Tibet-Terrier

Dholi Apso
Tibet-Terrier, Dholi Apso

Tibet-Terrier Rassengeschichte:

Der Tibet-Terrier, in Tibet hieß er Tibet-Apso oder auch Doki-Apso, ist ursprünglich ein Hütehund und nicht, wie der Name es vermuten ließe, ein Terrier. Er stammt ursprünglich aus Tibet, aus Höhen von um die 4500 m. Die rauen Bedingungen trugen zur Entwicklung dieses Hundes mit seinem üppigen, doppelten Haarkleid bei. Die Ursprünge der Rasse sind weitgehend unbekannt, die Darstellungen variieren dabei von heiligen Tempelhunden in tibetischen Klöstern bis zu gewöhnlichen Hofhunden, aber wahrscheinlich waren es eher Klosterhunde und Hofhunde, da ihre kleineren, sozusagen Halbgeschwister, die Lhasa-Apsos als Palasthunde angesehen wurden.
Mitte der Zwanziger Jahre kamen die ersten Hunde nach England. 1930 wurde die Rasse vom Kennel Klub of Indian anerkannt und ein Jahr später in England. Die ersten zwei Tibet-Apsos in Europa galten als Dankbarkeitsgeschenk einer englischen Ärztin, die in Tibet war. Von einem Tibeter bekam sie gleich zwei Hunde geschenkt, da diese Arbeitshunde selten oder nie verkauft sondern nur verschenkt wurden. Die Grundlage für die Rassezüchtungen in Europa bildeten wahrscheinlich genau diese beiden Hunde. Dort wurde als Rassebezeichnung fälschlicherweise statt Tibet-Apso Tibet-Terrier eingetragen, obwohl der Tibet-Terrier nichts vom Charakter eines Terriers hat.

Allgemeines über den Tibet-Terrier:

Der Tibet-Terrier ist ein robuster mittelgroßer Hund mit einer Schulterhöhe von maximal 41 Zentimetern (gelegentlich auch etwas größer) und einem Gewicht von bis zu elf Kilogramm bei den Hündinnen und 15 Kilogramm bei den Rüden. Die Farbe der Tiere ist sehr variabel, die Palette reicht von weiß über gold, grau, creme, rauchfarben bis schwarz. Auch schwarz-weiße und dreifarbige Tiere erfüllen die Rassestandards, einzig schoko- und leberbraune Tiere sind nicht akzeptiert.
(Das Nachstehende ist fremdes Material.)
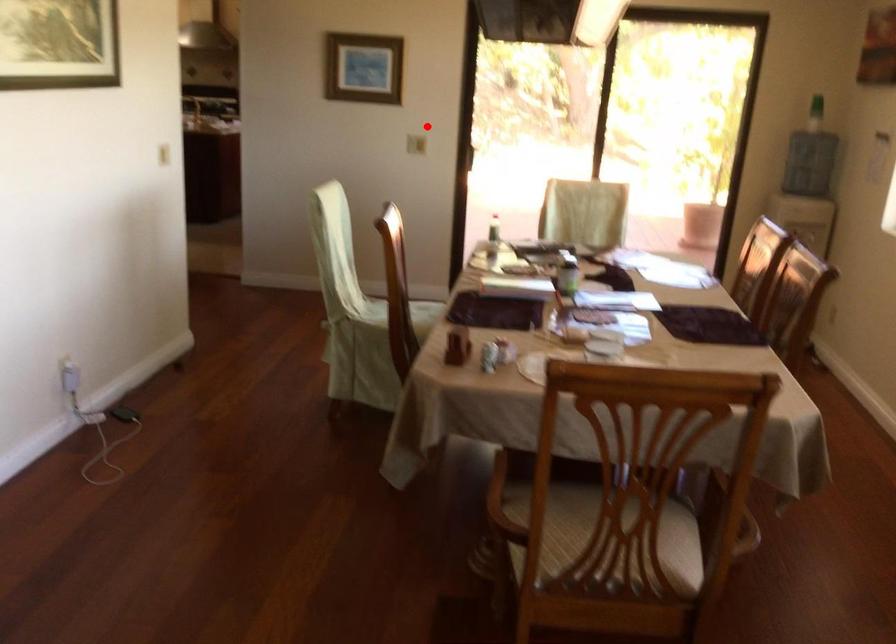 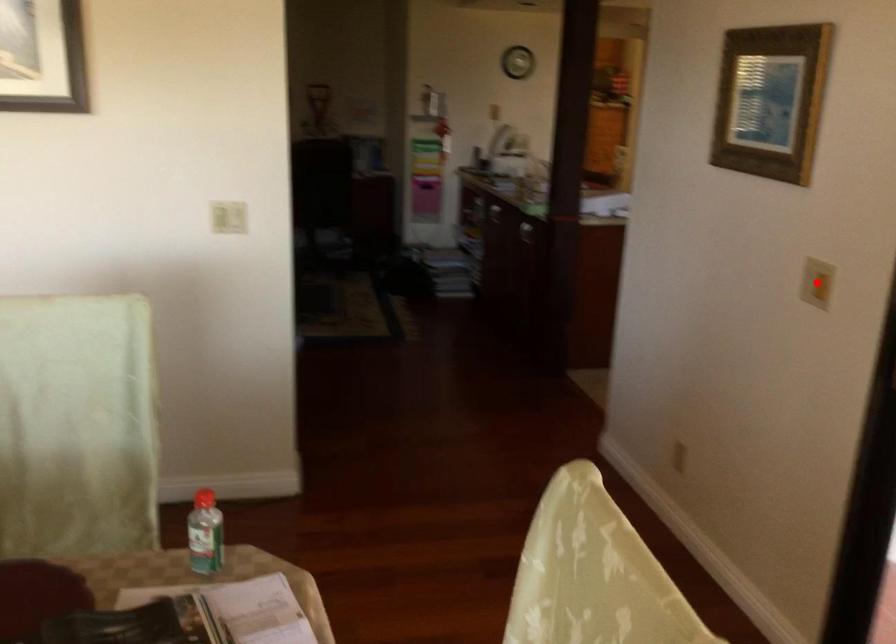 I am providing you with two images of the same scene from different viewpoints. A red point is marked on the first image and another point is marked on the second image. Is the red point in image1 aligned with the point shown in image2?

Yes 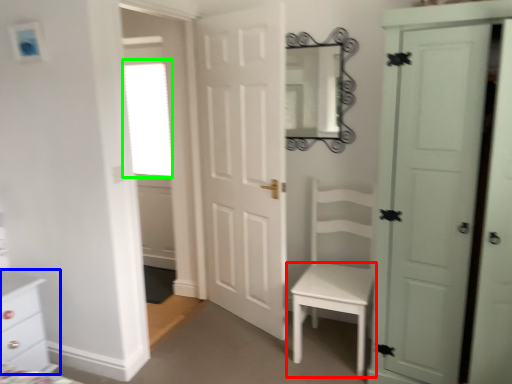 Question: Which object is the farthest from table (highlighted by a red box)? Choose among these: chest of drawers (highlighted by a blue box) or window (highlighted by a green box).

Choices:
 (A) chest of drawers
 (B) window

Answer: (B) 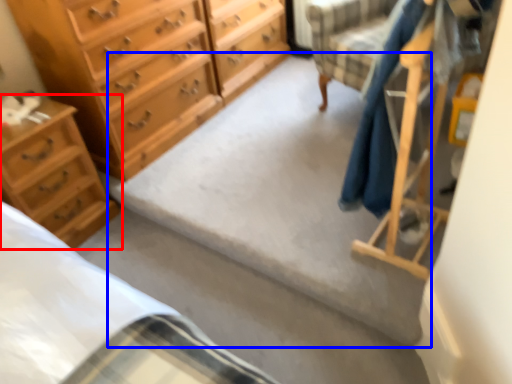 Question: Which object appears closest to the camera in this image, chest of drawers (highlighted by a red box) or concrete (highlighted by a blue box)?

Choices:
 (A) chest of drawers
 (B) concrete

Answer: (B) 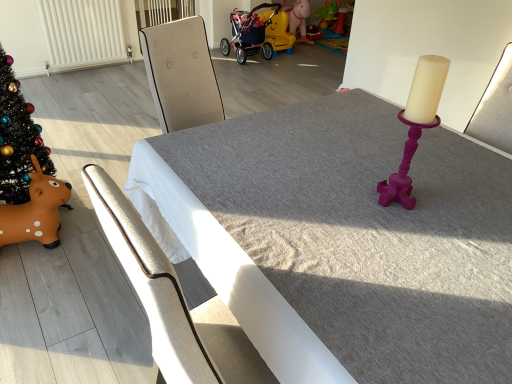 Question: Is the position of smooth gray table at center less distant than that of shiny black christmas tree at left?

Choices:
 (A) no
 (B) yes

Answer: (B)

Question: Does smooth gray table at center have a greater height compared to shiny black christmas tree at left?

Choices:
 (A) yes
 (B) no

Answer: (B)

Question: Does smooth gray table at center have a lesser height compared to shiny black christmas tree at left?

Choices:
 (A) no
 (B) yes

Answer: (B)

Question: Is smooth gray table at center thinner than shiny black christmas tree at left?

Choices:
 (A) no
 (B) yes

Answer: (A)

Question: Considering the relative positions of smooth gray table at center and shiny black christmas tree at left in the image provided, is smooth gray table at center to the right of shiny black christmas tree at left from the viewer's perspective?

Choices:
 (A) yes
 (B) no

Answer: (A)

Question: Considering the positions of smooth gray table at center and white textured radiator at upper left in the image, is smooth gray table at center taller or shorter than white textured radiator at upper left?

Choices:
 (A) short
 (B) tall

Answer: (B)

Question: Relative to white textured radiator at upper left, is smooth gray table at center in front or behind?

Choices:
 (A) behind
 (B) front

Answer: (B)

Question: From a real-world perspective, is smooth gray table at center physically located above or below white textured radiator at upper left?

Choices:
 (A) above
 (B) below

Answer: (A)

Question: Based on their sizes in the image, would you say smooth gray table at center is bigger or smaller than white textured radiator at upper left?

Choices:
 (A) big
 (B) small

Answer: (A)

Question: Considering the positions of rubber yellow horse at center, the 2th toy when ordered from bottom to top, and shiny black christmas tree at left in the image, is rubber yellow horse at center, the 2th toy when ordered from bottom to top, taller or shorter than shiny black christmas tree at left?

Choices:
 (A) tall
 (B) short

Answer: (B)

Question: Considering the positions of rubber yellow horse at center, which ranks as the 1th toy in top-to-bottom order, and shiny black christmas tree at left in the image, is rubber yellow horse at center, which ranks as the 1th toy in top-to-bottom order, wider or thinner than shiny black christmas tree at left?

Choices:
 (A) thin
 (B) wide

Answer: (B)

Question: From a real-world perspective, is rubber yellow horse at center, marked as the 1th toy in a right-to-left arrangement, above or below shiny black christmas tree at left?

Choices:
 (A) below
 (B) above

Answer: (A)

Question: Is rubber yellow horse at center, the 2th toy when ordered from bottom to top, inside the boundaries of shiny black christmas tree at left, or outside?

Choices:
 (A) outside
 (B) inside

Answer: (A)

Question: From the image's perspective, is pink fabric baby carriage at upper center located above or below smooth gray table at center?

Choices:
 (A) below
 (B) above

Answer: (B)

Question: From a real-world perspective, is pink fabric baby carriage at upper center physically located above or below smooth gray table at center?

Choices:
 (A) above
 (B) below

Answer: (B) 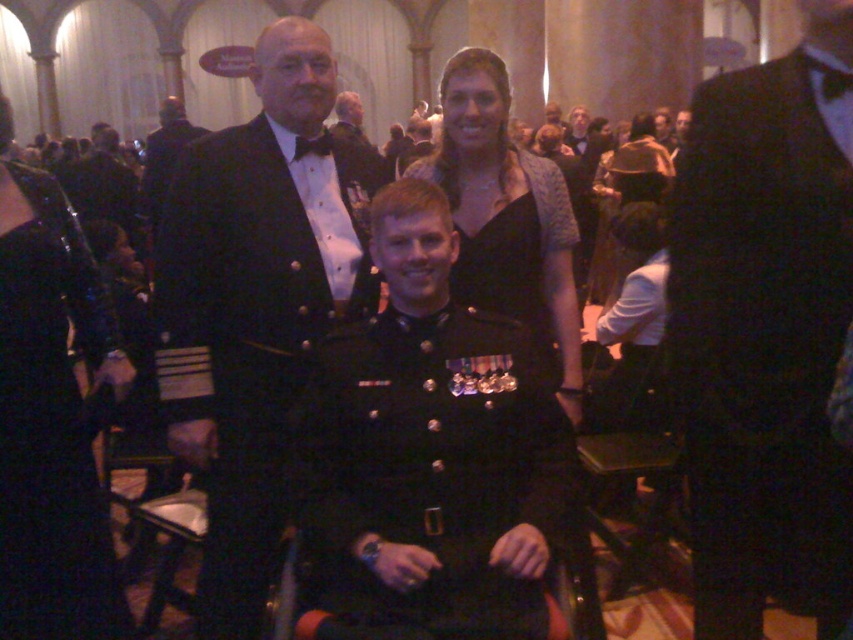 You are a photographer at the event and need to position a spotlight between the black satin suit at center and the shiny black uniform at center. Can you fit the spotlight there if it requires 1.5 meters of space?

The distance between the black satin suit at center and the shiny black uniform at center is 1.35 meters, which is less than the required 1.5 meters. Therefore, the spotlight cannot be placed there.

You are attending the event and want to take a photo with both the shiny black suit at center and the satin black dress at upper center in the same frame. Based on their positions, which object should you position closer to the camera to ensure both fit in the photo?

Since the shiny black suit at center is wider than the satin black dress at upper center, you should position the shiny black suit at center closer to the camera to accommodate its larger width in the photo frame.

You are a photographer at the event and need to capture a group photo of the shiny black suit at center and the older man in a brown suit on the left. The camera you have can focus on subjects within a 4 meter range. Will both subjects be in focus if they stand where they are?

The distance between the shiny black suit at center and the older man in a brown suit on the left is 4.12 meters. Since the camera can only focus within 4 meters, the subjects are slightly out of range and won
Die Tiere besitzen ein doppeltes Haarkleid mit üppigem, dichtem Deckhaar, welches lang, glatt oder gewellt ist. Die Unterwolle ist fein und wollig. Das Fell wird sehr lang, sollte aber nicht wie beim Lhasa-Apso oder Malteser bis zum Boden hängen. Auch der Kopf ist von langem Haar bedeckt, welches auch über die Augen fällt. Hier verhindern lange Augenbrauen, dass die Augen bedeckt werden.
Ein wichtiges Kennzeichen sind eine schwarze, ledrige Nase sowie schwarze Augenringe. Die seitlich dicht am Schädel anliegenden Ohren sind hängend und V-förmig. Sie sind in der Regel mit langen Haaren bestückt. Die Rute wird eingerollt über dem Rücken getragen. Als besondere Eigenschaft besitzen die Tiere sehr breite und flache Füße, die ihnen in ihrer Heimat eine optimale Fortbewegung im Schnee ermöglichen. Diese Fußform ist bei keiner anderen Hunderasse zu finden.
Heute ist er ein angenehmer Familienhund, manchmal etwas dickköpfig, lässt sich aber trotzdem gut erziehen wobei es aber einiger Konsequenz bedarf. Wenn die Konsequenz fehlt, schlägt schnell sein Hütehunderbe durch, dann fühlt er sich als Chef seiner Familienherde und benimmt sich auch so. Der Tibet-Terrier ist eine gesunde, schier unverwüstliche Rasse mit einer großen Gebrauchshundvergangenheit, die über sehr viele Generationen in einer kargen Umwelt sorgfältig gezüchtet worden ist. Er ist fröhlich, intelligent und lernwillig, anhänglich und kinderlieb, zurückhaltend gegenüber Fremden, aber niemals aggressiv oder streitsüchtig. Zudem erweist er sich als aufmerksamer und zuverlässiger Wachhund.
Der anpassungsfähige und anhängliche Tibet-Terrier fühlt sich überall wohl. Enger Familienkontakt ist ihm wichtiger als die jeweiligen Wohnverhältnisse.
Diese Rasse ist auch für Anfänger geeignet, wenn sie sich mit den Ursprüngen der Rasse beschäftigt haben und wissen was diese für die Haltung bedeuten. Im Zweifel sollten Anfänger eine Hundeschule besuchen, denn Tibet-Terrier sind so intelligent, dass sie sich dumm stellen können, wenn sie zu bestimmten Dingen keine Lust haben. Auch hier gilt wieder: Konsequenz heißt das Zauberwort! Bei harter oder gar gewalttätiger Erziehung stellen diese Hunde jegliche Mitarbeit ein. Tibet-Terrier lieben Bewegung zusammen mit den Haltern. Sehr geeignet für die Befriedigung des Bewegungsdranges sind neben dem üblichen Spaziergang verschiedene Bewegungsübungen (Agility).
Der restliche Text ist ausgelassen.